[Transcribed page contents]
• • • • • • •

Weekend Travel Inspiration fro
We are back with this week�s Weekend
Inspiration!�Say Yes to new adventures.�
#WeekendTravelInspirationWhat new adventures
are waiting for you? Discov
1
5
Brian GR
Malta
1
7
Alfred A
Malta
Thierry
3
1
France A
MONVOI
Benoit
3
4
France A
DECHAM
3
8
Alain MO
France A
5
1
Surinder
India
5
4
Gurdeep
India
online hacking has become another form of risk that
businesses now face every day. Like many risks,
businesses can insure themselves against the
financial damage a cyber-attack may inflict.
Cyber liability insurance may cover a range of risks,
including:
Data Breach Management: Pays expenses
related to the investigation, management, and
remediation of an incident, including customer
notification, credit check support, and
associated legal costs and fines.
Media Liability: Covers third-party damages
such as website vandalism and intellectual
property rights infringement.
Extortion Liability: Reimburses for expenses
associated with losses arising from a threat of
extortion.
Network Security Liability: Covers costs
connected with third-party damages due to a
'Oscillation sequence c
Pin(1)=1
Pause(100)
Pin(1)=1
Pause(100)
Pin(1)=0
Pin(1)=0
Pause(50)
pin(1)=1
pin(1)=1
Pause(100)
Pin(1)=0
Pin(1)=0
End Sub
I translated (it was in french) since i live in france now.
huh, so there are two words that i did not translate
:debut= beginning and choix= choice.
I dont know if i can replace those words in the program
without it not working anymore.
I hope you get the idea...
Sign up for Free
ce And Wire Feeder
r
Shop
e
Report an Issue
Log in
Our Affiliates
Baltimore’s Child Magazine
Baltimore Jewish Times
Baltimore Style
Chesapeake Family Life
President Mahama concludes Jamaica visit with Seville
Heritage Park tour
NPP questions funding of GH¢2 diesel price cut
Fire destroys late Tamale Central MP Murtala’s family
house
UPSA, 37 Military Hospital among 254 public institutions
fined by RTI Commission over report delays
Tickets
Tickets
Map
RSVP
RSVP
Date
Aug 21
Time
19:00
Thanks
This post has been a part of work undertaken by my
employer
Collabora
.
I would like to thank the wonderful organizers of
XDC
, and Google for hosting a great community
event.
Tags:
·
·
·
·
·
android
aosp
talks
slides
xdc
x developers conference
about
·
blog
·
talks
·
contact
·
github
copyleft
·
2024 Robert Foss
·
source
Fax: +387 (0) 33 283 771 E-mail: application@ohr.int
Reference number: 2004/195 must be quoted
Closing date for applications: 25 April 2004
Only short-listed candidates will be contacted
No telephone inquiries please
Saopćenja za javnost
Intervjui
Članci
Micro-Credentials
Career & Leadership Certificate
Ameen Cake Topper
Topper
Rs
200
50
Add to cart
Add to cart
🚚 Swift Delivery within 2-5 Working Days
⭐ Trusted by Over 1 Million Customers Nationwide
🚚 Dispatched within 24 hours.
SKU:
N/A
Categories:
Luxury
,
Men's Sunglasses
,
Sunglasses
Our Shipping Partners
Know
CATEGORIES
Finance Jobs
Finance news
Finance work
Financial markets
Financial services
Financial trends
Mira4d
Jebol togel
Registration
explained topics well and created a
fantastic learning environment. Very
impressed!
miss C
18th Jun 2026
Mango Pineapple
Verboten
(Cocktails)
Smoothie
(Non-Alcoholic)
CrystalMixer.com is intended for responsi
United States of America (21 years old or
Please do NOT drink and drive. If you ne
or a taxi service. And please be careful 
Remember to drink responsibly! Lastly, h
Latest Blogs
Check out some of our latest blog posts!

• • • • • • •

- _Problem details_
Only the lines from the one holding "(Cocktails)" through the final line of the entries, both included, should be given again, word for word.

- _Written solution_
(Cocktails)
Smoothie
(Non-Alcoholic)
CrystalMixer.com is intended for responsi
United States of America (21 years old or
Please do NOT drink and drive. If you ne
or a taxi service. And please be careful 
Remember to drink responsibly! Lastly, h
Latest Blogs
Check out some of our latest blog posts!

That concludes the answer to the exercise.